Innehalten nicht gleich das Ziel vor Augen den feuchten Duft des Waldes mit allen Sinnen wahrnehmen die Harmonien des Wildbachs in eigenen Klang verwandeln ein stilles Gebet Gesang in der Kapelle, der den Raum und die Herzen in Resonanz bringt in den Sonnenstrahlen, die über den Berg hereinbrechen, die Hitze des neuen Tages wahrnehmen neue Wege gehen Pax Montana: finde ich Frieden? den Milchschaumblasen schweigend beim Zerplatzen zusehen angekommen im neuen Tag welche Wege gehe ich heute?

Im Augenblick verweilen, das Wichtige erkennen, ohne das große Ziel aus den Augen zu verlieren – ist das eine Kunst, oder ist das die tägliche Übung des Lebens?

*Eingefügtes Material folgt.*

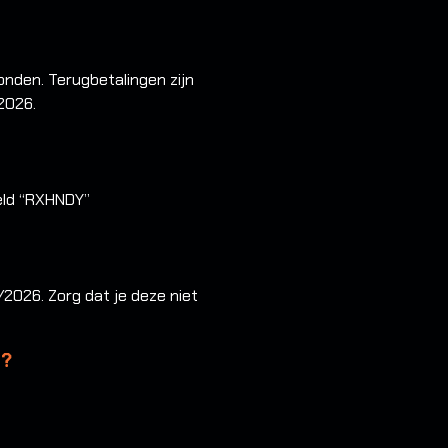
onden. Terugbetalingen zijn
2026.
eeld “RXHNDY”
2026. Zorg dat je deze niet
g?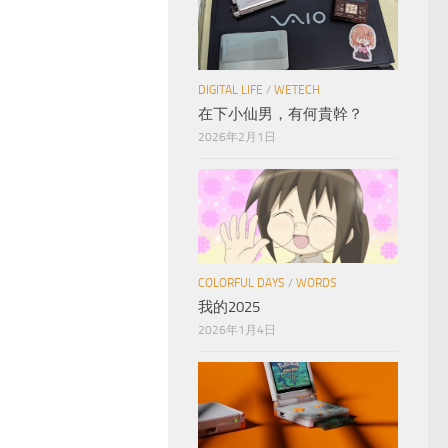
DIGITAL LIFE
/
WETECH
在下小仙男，有何貴幹？
2026年2月1日
COLORFUL DAYS
/
WORDS
我的2025
2026年1月4日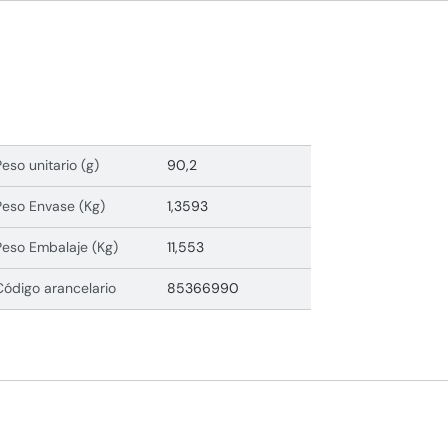
Peso unitario (g)
90,2
Peso Envase (Kg)
1,3593
Peso Embalaje (Kg)
11,553
Código arancelario
85366990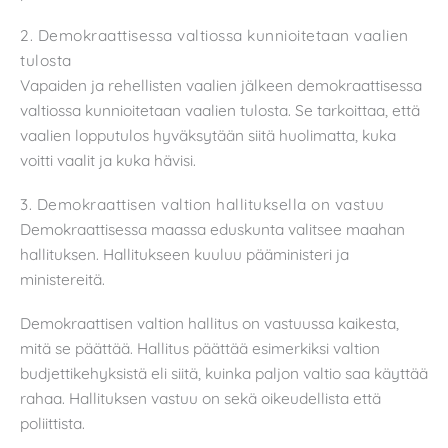
2. Demokraattisessa valtiossa kunnioitetaan vaalien
tulosta
Vapaiden ja rehellisten vaalien jälkeen demokraattisessa
valtiossa kunnioitetaan vaalien tulosta. Se tarkoittaa, että
vaalien lopputulos hyväksytään siitä huolimatta, kuka
voitti vaalit ja kuka hävisi.
3. Demokraattisen valtion hallituksella on vastuu
Demokraattisessa maassa eduskunta valitsee maahan
hallituksen. Hallitukseen kuuluu pääministeri ja
ministereitä.
Demokraattisen valtion hallitus on vastuussa kaikesta,
mitä se päättää. Hallitus päättää esimerkiksi valtion
budjettikehyksistä eli siitä, kuinka paljon valtio saa käyttää
rahaa. Hallituksen vastuu on sekä oikeudellista että
poliittista.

Ich merke, dass ich mir oft nicht diese „engagierte Gelassenheit“ nehme, die ich mir doch wünsche. Eine meiner Lebensaufgaben, diesem, meiner inneren Kraft, die ja von Gott genährt ist, näherzukommen? Ein Stückchen ist das, so empfinde ich es, in den letzten Tagen passiert.

„Wenn du angekommen bist, kannst du gehen“, sagt Thomas in einer Runde. Jetzt sitze ich im Zug nach Hause, alle Verbindungen sind pünktlich … Bin ich angekommen, bei mir? Gehe ich weiter? Wie gehe ich weiter? Das Leben wird es mir zeigen.